Beginning with the first line below, output every record verbatim and leave out the images.

────────────────────────────────────────

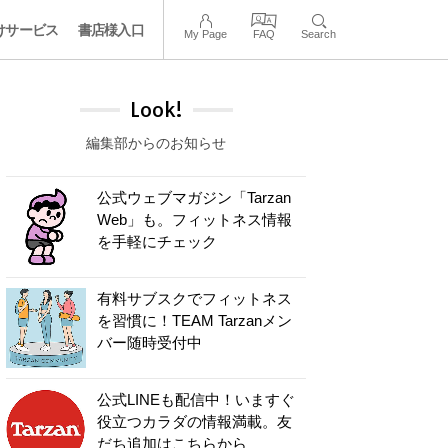
けサービス
書店様入口
My Page
FAQ
Search
Look!
編集部からのお知らせ
公式ウェブマガジン「Tarzan
Web」も。フィットネス情報
を手軽にチェック
有料サブスクでフィットネス
を習慣に！TEAM Tarzanメン
バー随時受付中
公式LINEも配信中！いますぐ
役立つカラダの情報満載。友
だち追加はこちらから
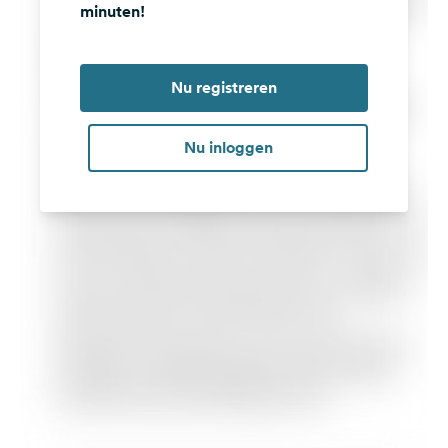
minuten!
Nu registreren
Nu inloggen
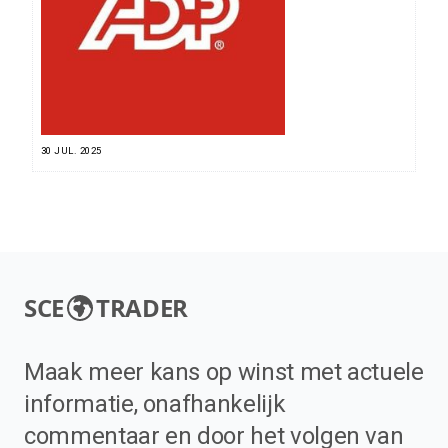
30 JUL. 2025
SCE
TRADER
Maak meer kans op winst met actuele
informatie, onafhankelijk
commentaar en door het volgen van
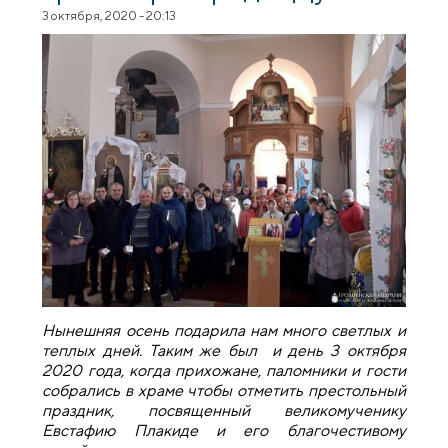
3 октября, 2020 - 20:13
Нынешняя осень подарила нам много светлых и
теплых дней. Таким же был и день 3 октября
2020 года, когда прихожане, паломники и гости
собрались в храме чтобы отметить престольный
праздник, посвященный великомученику
Евстафию Плакиде и его благочестивому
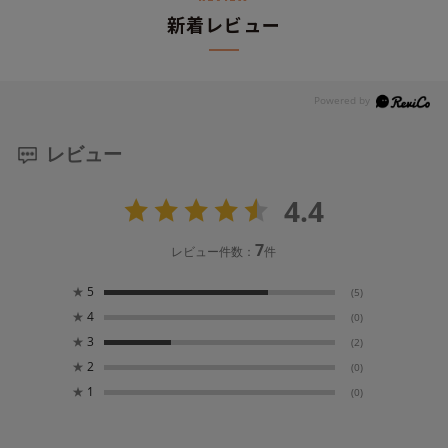
新着レビュー
レビュー
4.4
7
レビュー件数：
件
★
5
(5)
★
4
(0)
★
3
(2)
★
2
(0)
★
1
(0)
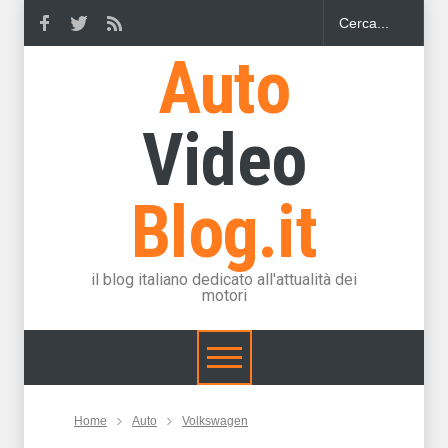
Auto
Video
Blog.it
il blog italiano dedicato all'attualità dei
motori
Home
Auto
Volkswagen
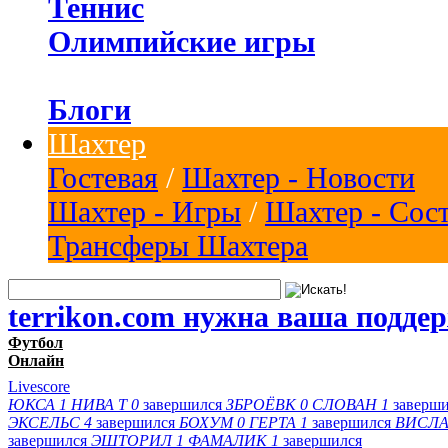
Теннис
Олимпийские игры
Блоги
Шахтер
Гостевая
/
Шахтер - Новости
Шахтер - Игры
/
Шахтер - Сос
Трансферы Шахтера
terrikon.com нужна ваша подде
Футбол
Онлайн
Livescore
ЮКСА
1
НИВА Т
0
завершился
ЗБРОЁВК
0
СЛОВАН
1
заверш
ЭКСЕЛЬС
4
завершился
БОХУМ
0
ГЕРТА
1
завершился
ВИСЛА
завершился
ЭШТОРИЛ
1
ФАМАЛИК
1
завершился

────────────────────────────────────────

* Exercise result
けサービス
書店様入口
My Page
FAQ
Search
Look!
編集部からのお知らせ
公式ウェブマガジン「Tarzan
Web」も。フィットネス情報
を手軽にチェック
有料サブスクでフィットネス
を習慣に！TEAM Tarzanメン
バー随時受付中
公式LINEも配信中！いますぐ
役立つカラダの情報満載。友
だち追加はこちらから
minuten!
Nu registreren
Nu inloggen
30 JUL. 2025
SCE
TRADER
Maak meer kans op winst met actuele
informatie, onafhankelijk
commentaar en door het volgen van
3 октября, 2020 - 20:13
Нынешняя осень подарила нам много светлых и
теплых дней. Таким же был и день 3 октября
2020 года, когда прихожане, паломники и гости
собрались в храме чтобы отметить престольный
праздник, посвященный великомученику
Евстафию Плакиде и его благочестивому
新着レビュー
レビュー
4.4
7
レビュー件数：
件
★
5
(5)
★
4
(0)
★
3
(2)
★
2
(0)
★
1
(0)
Auto
Video
Blog.it
il blog italiano dedicato all'attualità dei
motori
Home
Auto
Volkswagen
Теннис
Олимпийские игры
Блоги
Шахтер
Гостевая
/
Шахтер - Новости
Шахтер - Игры
/
Шахтер - Сос
Трансферы Шахтера
terrikon.com нужна ваша подде
Футбол
Онлайн
Livescore
ЮКСА
1
НИВА Т
0
завершился
ЗБРОЁВК
0
СЛОВАН
1
заверш
ЭКСЕЛЬС
4
завершился
БОХУМ
0
ГЕРТА
1
завершился
ВИСЛА
завершился
ЭШТОРИЛ
1
ФАМАЛИК
1
завершился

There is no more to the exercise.